* **Required action**
Examine the records and identify each line that includes the string "SOFTWARE". Copy those lines.

* **Materials provided**
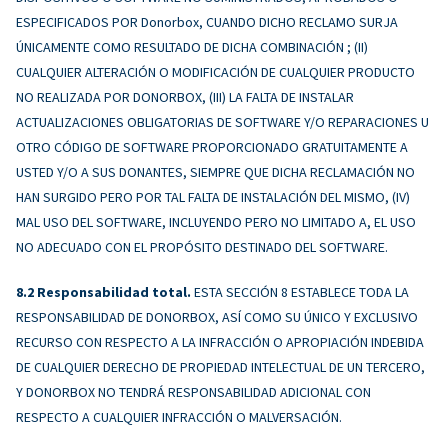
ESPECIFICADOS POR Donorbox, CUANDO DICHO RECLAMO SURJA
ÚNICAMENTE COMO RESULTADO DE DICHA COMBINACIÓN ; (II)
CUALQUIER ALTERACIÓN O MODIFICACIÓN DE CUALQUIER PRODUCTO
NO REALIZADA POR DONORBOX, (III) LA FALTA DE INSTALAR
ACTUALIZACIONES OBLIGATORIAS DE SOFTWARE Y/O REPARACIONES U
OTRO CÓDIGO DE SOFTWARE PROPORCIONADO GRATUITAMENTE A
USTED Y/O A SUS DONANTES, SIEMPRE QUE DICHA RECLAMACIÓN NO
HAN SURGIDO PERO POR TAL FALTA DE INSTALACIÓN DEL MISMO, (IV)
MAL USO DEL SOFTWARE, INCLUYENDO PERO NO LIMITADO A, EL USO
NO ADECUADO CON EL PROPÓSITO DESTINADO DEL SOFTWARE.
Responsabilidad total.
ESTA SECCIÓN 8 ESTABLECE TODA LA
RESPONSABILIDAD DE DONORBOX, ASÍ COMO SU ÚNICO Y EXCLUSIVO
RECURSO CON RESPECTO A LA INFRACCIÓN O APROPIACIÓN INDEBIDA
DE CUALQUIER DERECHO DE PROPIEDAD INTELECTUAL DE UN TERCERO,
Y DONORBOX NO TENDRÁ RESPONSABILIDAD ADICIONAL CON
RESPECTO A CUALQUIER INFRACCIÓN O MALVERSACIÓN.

...

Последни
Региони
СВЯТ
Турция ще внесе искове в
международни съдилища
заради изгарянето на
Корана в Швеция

...

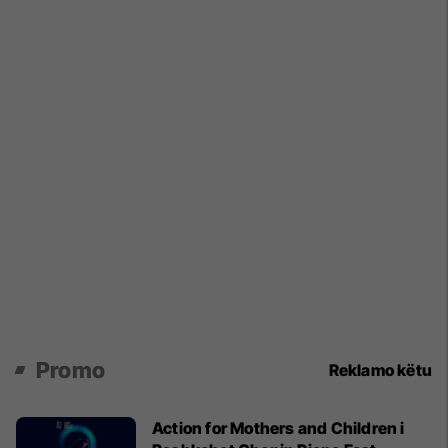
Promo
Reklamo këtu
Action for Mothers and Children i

* **Answer section**
ACTUALIZACIONES OBLIGATORIAS DE SOFTWARE Y/O REPARACIONES U
OTRO CÓDIGO DE SOFTWARE PROPORCIONADO GRATUITAMENTE A
MAL USO DEL SOFTWARE, INCLUYENDO PERO NO LIMITADO A, EL USO
NO ADECUADO CON EL PROPÓSITO DESTINADO DEL SOFTWARE.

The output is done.